TASK INPUT START

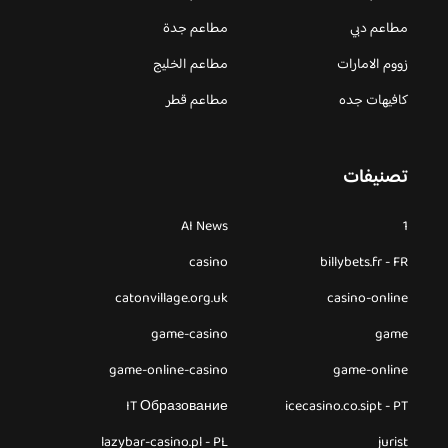
مطاعم دبي
مطاعم جدة
زووم الامارات
مطاعم الخليج
كافيهات جده
مطاعم قطر
تصنيفات
AI News
1
casino
billybets.fr - FR
catonvillage.org.uk
casino-online
game-casino
game
game-online-casino
game-online
IT Образование
icecasino.co.sipt - PT
lazybar-casino.pl - PL
jurist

TASK INPUT END

PROBLEM TO SOLVE: The answer must be an exact copy of the lines from the one containing "catonvillage.org.uk" through the last line of the records, both included.

ANSWER BOX:
catonvillage.org.uk
casino-online
game-casino
game
game-online-casino
game-online
IT Образование
icecasino.co.sipt - PT
lazybar-casino.pl - PL
jurist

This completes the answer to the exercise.